Saudara laki-laki Roy Werner tinggal bersama ayahnya setelah perceraian, dua saudara laki-laki lainnya Alfred dan Manfred sudah pindah dari rumah orang tua mereka. Jadi Roy tumbuh seperti anak tunggal. Jadi dia bersenang-senang dalam keluarga yang awalnya sehat. Namun, saat yang tepat ini tidak tahan setelah perang. Seperti ayah Siegfried, ayah tiri Roy juga harus bergumul dengan dampak psikologis dan fisik dari pengalaman perang dan, seperti ayah Siegfried, segera menyerah pada alkohol. Ayah tiri berubah dari ayah pengganti yang penuh kasih, dengan siapa Roy menjadi lebih baik daripada ayah kandungnya, menjadi orang yang tidak dapat diprediksi dan sulit ditanggung. Cedera perang dan traumanya pada akhirnya membuat ayah tirinya tidak bisa lagi bekerja, yang menimpa pria seperti dia, yang reputasinya terutama didasarkan pada kesuksesan bisnis, dua kali lebih terpukul. Pembayaran pensiunnya tertunda begitu lama sehingga ibu Roy harus segera kembali bekerja untuk menghidupi keluarga. Situasi dalam keluarga semakin memburuk, sehingga Roy mencari dan menemukan kenyamanan dan gangguan pada anjingnya.

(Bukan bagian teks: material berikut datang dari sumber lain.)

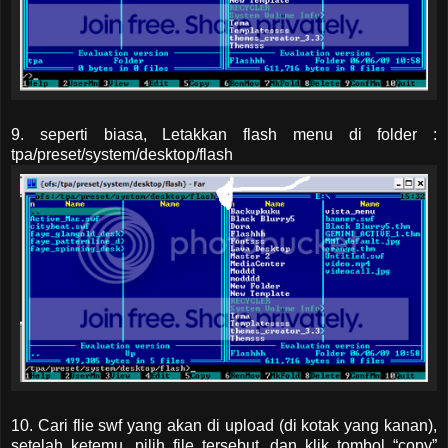
9. seperti biasa, Letakkan flash menu di folder :
tpa/preset/system/desktop/flash
10. Cari flie swf yang akan di upload (di kotak yang kanan),
setelah ketemu, pilih file tersebut. dan klik tombol “copy”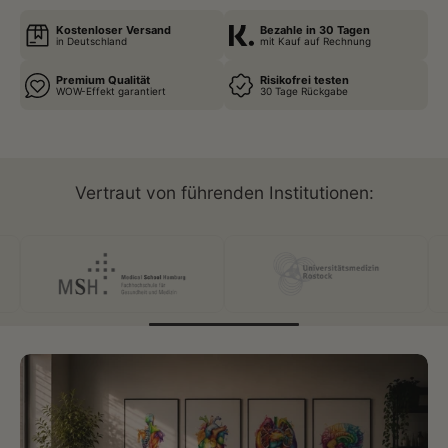
Kostenloser Versand
Bezahle in 30 Tagen
in Deutschland
mit Kauf auf Rechnung
Premium Qualität
Risikofrei testen
WOW-Effekt garantiert
30 Tage Rückgabe
Vertraut von führenden Institutionen: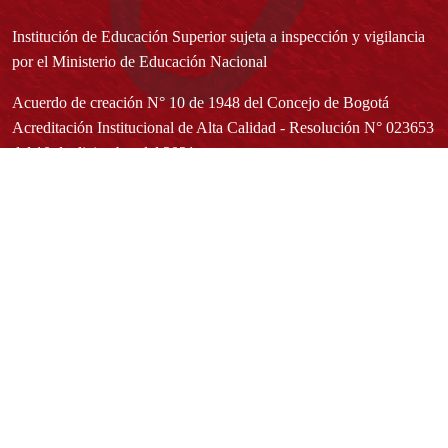
Institución de Educación Superior sujeta a inspección y vigilancia
por el Ministerio de Educación Nacional
Acuerdo de creación N° 10 de 1948 del Concejo de Bogotá
Acreditación Institucional de Alta Calidad - Resolución N° 023653
del 10 de diciembre del 2021
Redes sociales
Normatividad general
Estatuto General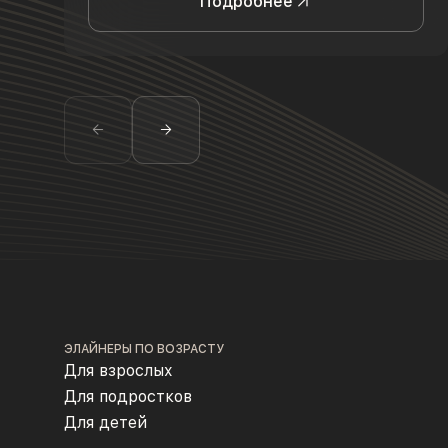
Подробнее
ЭЛАЙНЕРЫ ПО ВОЗРАСТУ
Для взрослых
Для подростков
Для детей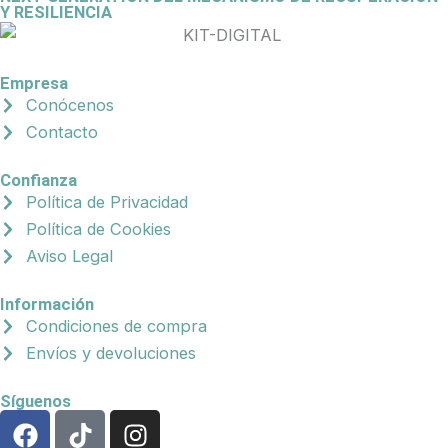
Y RESILIENCIA
Empresa
Conócenos
Contacto
Confianza
Política de Privacidad
Política de Cookies
Aviso Legal
Información
Condiciones de compra
Envíos y devoluciones
Síguenos
F
T
I
a
i
n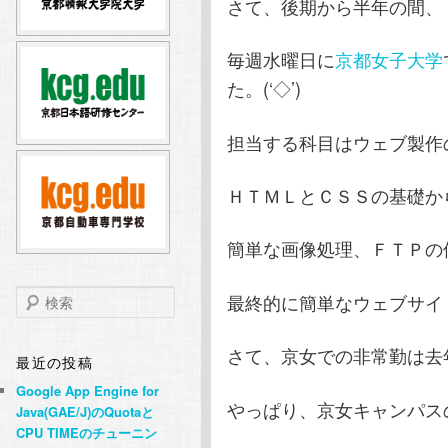
さて、後期から半年の間、
テ
ン
毎週水曜日に
京都女子大学
ン
ツ
た。(‘◇’)ゞ
ツ
へ
担当する科目はウェブ製作
へ
移
ＨＴＭＬとＣＳＳの基礎か
移
動
簡単な画像処理、ＦＴＰの
動
検
最終的に簡単なウェブサイト
索
さて、京女での非常勤は去
最近の投稿
Google App Engine for
やっぱり、京女キャンパス
Java(GAE/J)のQuotaと
CPU TIMEのチューニン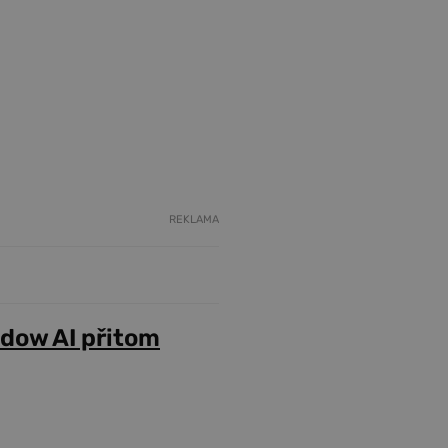
REKLAMA
adow AI přitom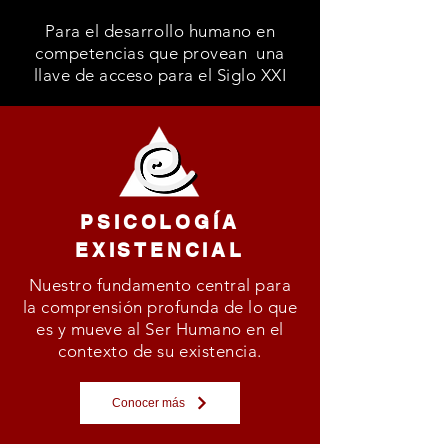
Para el desarrollo humano en
competencias que provean una
llave de acceso para el Siglo XXI
PSICOLOGÍA
EXISTENCIAL
Nuestro fundamento central para
la comprensión profunda de lo que
es y mueve al Ser Humano en el
contexto de su existencia.
Conocer más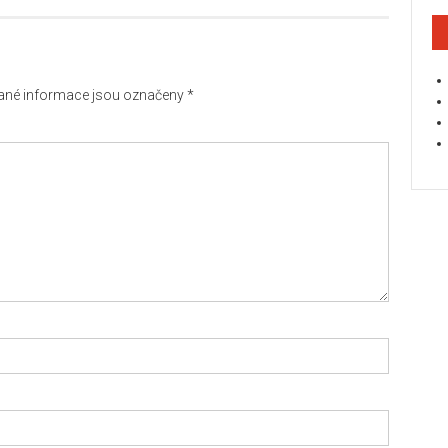
né informace jsou označeny
*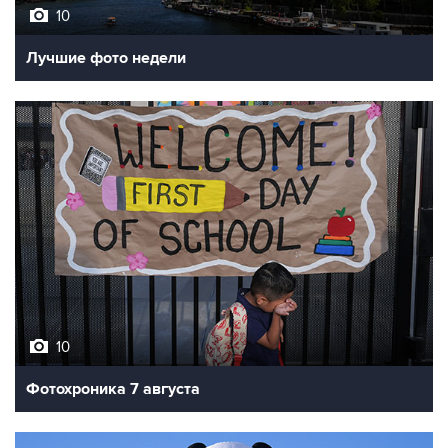
10
Лучшие фото недели
10
Фотохроника 7 августа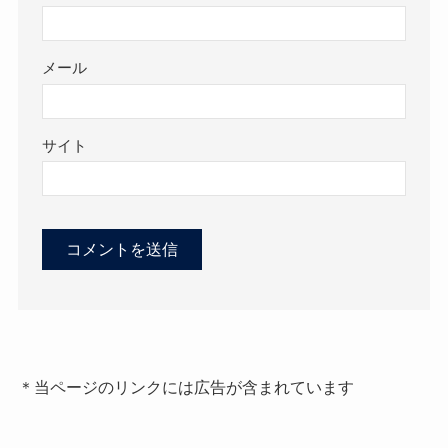
メール
サイト
＊当ページのリンクには広告が含まれています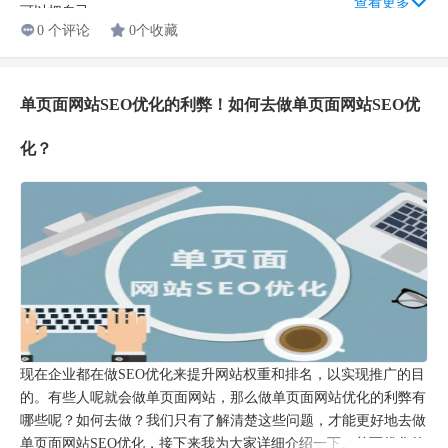
查看更多
可以把自己...
0 个评论
0个收藏
单页面网站SEO优化的利弊！如何去做单页面网站SEO优
化？
现在企业都在做SEO优化来提升网站权重和排名，以实现推广的目
的。有些人呢就会做单页面网站，那么做单页面网站优化的利弊有
哪些呢？如何去做？我们只有了解清楚这些问题，才能更好地去做
单页面网站SEO优化，接下来我为大家详细介绍一下。单页优化的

Sesering mungkin dia berjalan-jalan dengan “Witch”, anjing serigala ras campurannya. Dari saat inilah muncul insiden yang dapat digambarkan sebagai pengalaman utama mengenai kemampuan Roy untuk berkomunikasi dengan hewan dan menjelaskan perasaan hubungan intimnya dengan mereka: di salah satu dari banyak perjalanannya, Roy bermain dengan penyihir dan bermain-main dengannya seperti biasa. Anjing di sekitar. Saat melakukannya, dia tidak menyadari betapa bahayanya dia dekat dengan rawa, yang telah diperingatkan beberapa kali kepadanya. Jadi pada satu titik dia tenggelam ke dalam rawa dan tidak bisa membebaskan dirinya sendiri. Anjing itu menyadari situasi yang mengancam nyawa, lari mencari bantuan untuk tuannya dan dengan demikian menyelamatkan hidupnya.

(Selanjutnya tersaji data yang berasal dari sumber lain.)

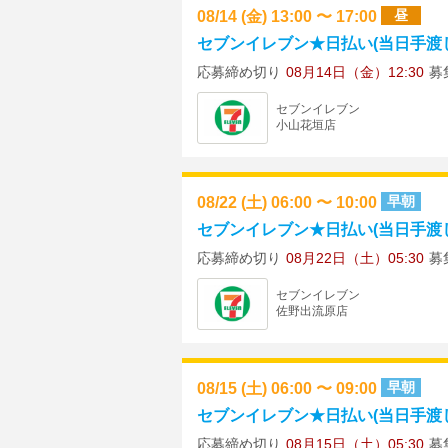
08/14 (金) 13:00 〜 17:00
昼
セブンイレブン★日払い(当日手渡し)
応募締め切り
08月14日（金）12:30
募
セブンイレブン
小山花垣店
08/22 (土) 06:00 〜 10:00
早朝
セブンイレブン★日払い(当日手渡し)
応募締め切り
08月22日（土）05:30
募
セブンイレブン
佐野出流原店
08/15 (土) 06:00 〜 09:00
早朝
セブンイレブン★日払い(当日手渡し)
応募締め切り
08月15日（土）05:30
募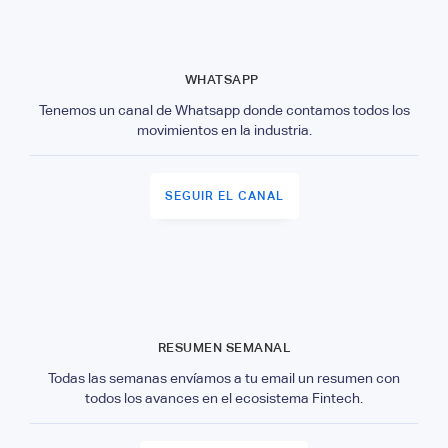
WHATSAPP
Tenemos un canal de Whatsapp donde contamos todos los
movimientos en la industria.
SEGUIR EL CANAL
RESUMEN SEMANAL
Todas las semanas envíamos a tu email un resumen con
todos los avances en el ecosistema Fintech.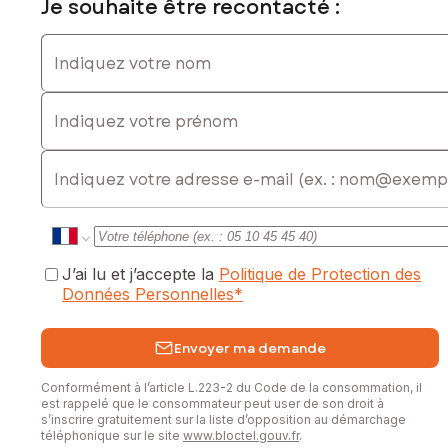
équipements récents, performances énergétiques
Je souhaite être recontacté :
remarquables… tout a été pensé pour profiter du charme
de l'ancien sans renoncer au confort moderne.
Indiquez votre nom
L'ensemble développe des volumes tout simplement
Indiquez votre prénom
exceptionnels :
• 805 m² habitables ;
• 11 chambres, dont 9 suites avec sanitaires privatifs ;
E-mail
• Plusieurs cuisines entièrement aménagées et équipées ;
• De vastes pièces de réception ;
• Plusieurs salons aux ambiances différentes ;
• Un espace bien-être ;
• Une magnifique véranda ouverte sur le parc ;
• De nombreuses terrasses, dont certaines accessibles
J’ai lu et j’accepte la
Politique de Protection des
directement depuis les chambres
Données Personnelles
*
• Plusieurs espaces indépendants permettant de préserver
l'intimité de chacun.
• De nombreuses dépendances
Envoyer ma demande
À l'extérieur, le domaine poursuit cette impression
Conformément à l’article L.223-2 du Code de la consommation, il
d'exclusivité.
est rappelé que le consommateur peut user de son droit à
Le parc, entièrement clos et sans le moindre vis-à-vis, offre
s’inscrire gratuitement sur la liste d’opposition au démarchage
téléphonique sur le site
www.bloctel.gouv.fr
.
calme, intimité et sérénité, vue dégagée sur la nature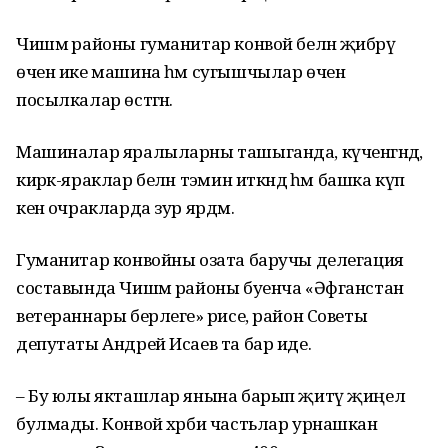
Чишмә районы гуманитар конвой белән җибәрү
өчен ике машина һәм сугышчылар өчен
посылкалар өстәгән.
Машиналар яралыларны ташыганда, күченгәндә,
кирәк-яраклар белән тәэмин иткәндә һәм башка күп
кенә очракларда зур ярдәм.
Гуманитар конвойны озата баручы делегация
составында Чишмә районы буенча «Әфганстан
ветераннары берлеге» рәисе, район Советы
депутаты Андрей Исаев та бар иде.
– Бу юлы якташлар янына барып җитү җиңел
булмады. Конвой хәрби частьлар урнашкан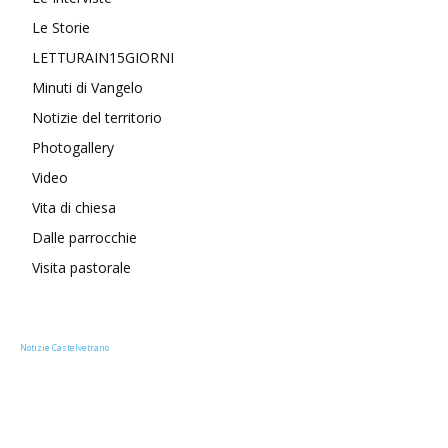
Le Storie
LETTURAIN15GIORNI
Minuti di Vangelo
Notizie del territorio
Photogallery
Video
Vita di chiesa
Dalle parrocchie
Visita pastorale
Notizie Castelvetrano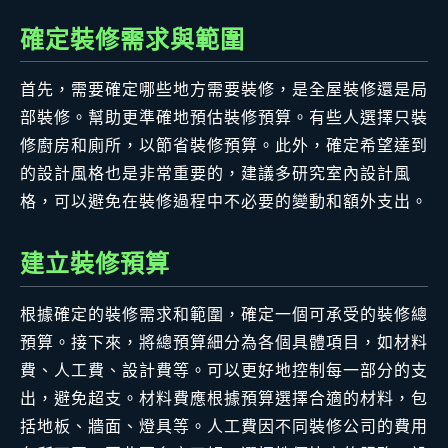
確定裝修需求與範圍
首先，需要確定哪些地方需要裝修，是全屋裝修還是局
部裝修。幫助更準確地預估裝修預算。有些人選擇只裝
修廚房和廁所，以節省裝修預算。此外，確定希望達到
的設計風格也是非常重要的，建議多研究室內設計風
格，可以避免在裝修過程中不必要的變動和額外支出。
建立裝修預算
根據確定的裝修需求和範圍，確定一個可承受的裝修總
預算。接下來，將總預算細分為各個具體項目，如材料
費、人工費、設計費等。可以更好地控制每一部分的支
出，避免超支。材料費應根據預算選擇合適的材料，包
括地板、牆面、燈具等。人工費因不同裝修公司的費用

Ini hanyalah salah satu contoh pengalaman berkelanjutan Roy dengan hewan. Yang lainnya adalah persahabatannya dengan Chico si cheetah. Kecintaan Roy pada hewan selalu membawanya ke Kebun Binatang Bremen. Bibinya, Paula, memberinya tiket musiman ke kebun binatang untuk ulang tahunnya yang ke- ke 10. Dia sangat menyukai kucing besar di sana, Chico itu. Melalui kunjungannya, selama bertahun-tahun, Roy mendapatkan kepercayaan dan persahabatan hewan itu. Persahabatan itu semakin dekat sehingga Roy akhirnya membawa hewan itu ke dalam kopernya ketika dia dipekerjakan sebagai pelayan di “TS Bremen”.

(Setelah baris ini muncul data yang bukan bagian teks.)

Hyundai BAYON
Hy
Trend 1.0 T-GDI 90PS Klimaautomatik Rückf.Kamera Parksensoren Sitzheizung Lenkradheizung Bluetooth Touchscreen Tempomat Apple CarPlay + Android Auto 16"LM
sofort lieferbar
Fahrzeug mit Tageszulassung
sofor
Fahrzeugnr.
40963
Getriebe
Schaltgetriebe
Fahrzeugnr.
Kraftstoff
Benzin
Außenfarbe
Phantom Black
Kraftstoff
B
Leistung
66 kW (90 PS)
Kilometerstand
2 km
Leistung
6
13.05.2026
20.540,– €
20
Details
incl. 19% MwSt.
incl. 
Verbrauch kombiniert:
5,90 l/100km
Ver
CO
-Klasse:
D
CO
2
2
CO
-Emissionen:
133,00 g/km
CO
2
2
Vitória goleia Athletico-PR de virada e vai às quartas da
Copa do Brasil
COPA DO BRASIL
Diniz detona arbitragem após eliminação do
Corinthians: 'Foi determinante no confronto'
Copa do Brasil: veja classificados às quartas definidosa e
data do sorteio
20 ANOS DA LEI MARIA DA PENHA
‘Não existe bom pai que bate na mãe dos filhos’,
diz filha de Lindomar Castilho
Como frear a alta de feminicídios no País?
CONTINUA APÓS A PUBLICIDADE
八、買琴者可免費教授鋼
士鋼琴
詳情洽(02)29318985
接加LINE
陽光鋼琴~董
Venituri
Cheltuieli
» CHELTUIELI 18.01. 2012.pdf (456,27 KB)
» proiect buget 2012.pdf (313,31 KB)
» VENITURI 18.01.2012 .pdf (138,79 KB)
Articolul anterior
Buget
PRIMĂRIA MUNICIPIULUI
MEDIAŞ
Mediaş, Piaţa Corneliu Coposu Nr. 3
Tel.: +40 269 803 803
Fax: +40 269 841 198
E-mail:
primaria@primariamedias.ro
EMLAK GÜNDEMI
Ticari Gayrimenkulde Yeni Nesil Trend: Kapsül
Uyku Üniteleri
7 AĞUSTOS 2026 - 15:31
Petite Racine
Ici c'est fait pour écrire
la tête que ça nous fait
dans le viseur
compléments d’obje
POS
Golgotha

Ketika Siegfried dan Roy bertemu di kapal pesiar pada tahun 1959, mereka segera menyadari bahwa mereka akan saling melengkapi secara luar biasa dalam application bersama. Ide untuk tampil sebagai duo pesulap lahir. Butuh beberapa waktu sebelum mereka melakukan introduction darat mereka. Begitulah lama keduanya bekerja di kapal dan sesekali tampil di sana dengan app masing-masing. Awalnya hanya Siegfried yang berada di atas panggung dengan app sulapnya. Roy kebetulan menonton app itu sekali. Dia kemudian pergi ke Siegfried dan mengejutkannya dengan ide dan saran baru. Tidak butuh waktu lama bagi keduanya untuk mulai mengerjakan app bersama mereka.

Di bagian selanjutnya, Anda dapat membaca bagaimana Siegfried dan Roy meletakkan dasar untuk karir mereka sebagai duo pesulap “Siegfried & Roy” setelah bekerja di “TS Bremen”.